Re: [PERFORM] Table locking problems?

2005-08-09 Thread Joshua D. Drake


Could these locking issues be related to the other changes I made?  I'm 
really scared that this is related to choosing XFS, but I sure  hope 
not.   How should I go about troubleshooting the problem  queries?  
They don't seem to be specific to a single table or single  database.


My experience is that when this type of thing happens it is typically 
specific queries that cause the problem. If you turn on statement 
logging you can get the exact queries and debug from there.


Here are some things to look for:

Is it a large table (and thus large indexes) that it is updating?
Is the query using indexes?
Is the query modifying ALOT of rows?

Of course there is also the RTFM of are you analyzing and vacuuming?

Sincerely,

Joshua D. Drake




I'm running 8.0.1 on kernel 2.6.12-3 on 64-bit Opterons if that  matters..


-Dan

---(end of broadcast)---
TIP 9: In versions below 8.0, the planner will ignore your desire to
  choose an index scan if your joining column's datatypes do not
  match



--
Your PostgreSQL solutions company - Command Prompt, Inc. 1.800.492.2240
PostgreSQL Replication, Consulting, Custom Programming, 24x7 support
Managed Services, Shared and Dedicated Hosting
Co-Authors: plPHP, plPerlNG - http://www.commandprompt.com/

---(end of broadcast)---
TIP 4: Have you searched our list archives?

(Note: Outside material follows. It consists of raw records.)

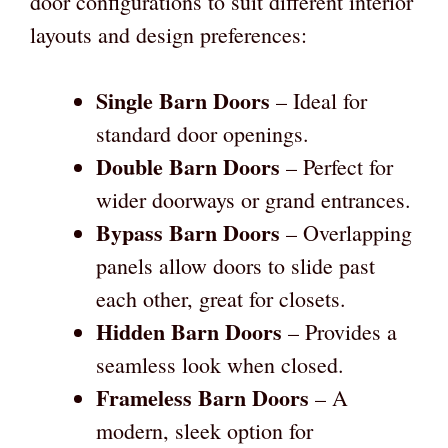
door configurations to suit different interior
layouts and design preferences:
Single Barn Doors
– Ideal for
standard door openings.
Double Barn Doors
– Perfect for
wider doorways or grand entrances.
Bypass Barn Doors
– Overlapping
panels allow doors to slide past
each other, great for closets.
Hidden Barn Doors
– Provides a
seamless look when closed.
Frameless Barn Doors
– A
modern, sleek option for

  http://archives.postgresql.org


Re: [PERFORM] Table locking problems?

2005-08-09 Thread Michael Fuhr
On Tue, Aug 09, 2005 at 12:04:11PM -0600, Dan Harris wrote:
 These changes have definitely improved performance, but I am now  
 finding some trouble with UPDATE or DELETE queries hanging and  
 never releasing their locks.  As this happens, other statements queue  
 up behind it.

Have you examined pg_locks to see if the UPDATE or DELETE is blocked
because of a lock another session holds?

Are you using foreign keys?  When updating referencing rows, released
versions of PostgreSQL acquire a lock on the referenced row that can
hurt concurrency or cause deadlock (this will be improved in 8.1).

-- 
Michael Fuhr

---(end of broadcast)---
TIP 9: In versions below 8.0, the planner will ignore your desire to
   choose an index scan if your joining column's datatypes do not
   match


Re: [PERFORM] Table locking problems?

2005-08-09 Thread Steve Poe
Dan,

Do you mean you did RAID 1 + 0 (RAID 10) or RAID 0 + 1? Just a
clarification, since RAID 0 is still a single-point of failure even if
RAID1 is on top of RAID0. 

How many users are connected when your update / delete queries are
hanging? Have you done an analyze verbose on those queries?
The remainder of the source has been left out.